Es habitual que, cuando termina el día, cerremos los ojos y hagamos repaso de todo lo acontecido en casa a lo largo de la jornada. Tal hijo que tiene problemas con los compañeros de clase, otro que está más triste de lo habitual y así con cada uno de ellos. También pensamos en nuestro comportamiento como padres a lo largo del día y nos sumimos a veces en la desesperación: «He sido impaciente», «Le he gritado más de la cuenta por algo sin importancia», «Le he exigido demasiado». Pobrecillos, pensamos; si pudiera volver atrás…

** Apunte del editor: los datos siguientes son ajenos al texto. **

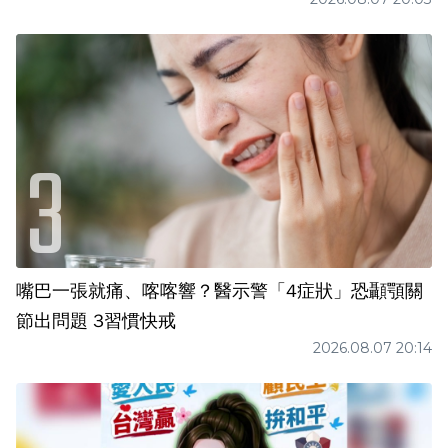
嘴巴一張就痛、喀喀響？醫示警「4症狀」恐顳顎關
節出問題 3習慣快戒
2026.08.07 20:14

Los padres somos hombres y no existe hombre irreprochable. No somos perfectos. Nos equivocamos con los hijos constantemente. Y no pasa nada. Siempre tendremos una segunda oportunidad. Es el arte de compensar. A la primera, difícilmente atinamos. Sin embargo, como padres, estamos llamados a no fallar a la segunda.
Aprender a compensar
Recuerdo en cierta ocasión que, estando en unos grandes almacenes, perdí los nervios y volqué toda mi ira contra ellos de forma injusta y desproporcionada. Tal fue mi arrebato que, cuando subieron al coche, ninguno hablaba porque intuían que el «horno no estaba para bollos». De camino a casa me dije: «Están atemorizados, soy un desastre, no valgo para padre, siempre me pasa igual». Pero, una vez pasados los primeros momentos, fui ideando en mi cabeza el plan para compensar con proporción a mis hijos que antes había herido con desproporción.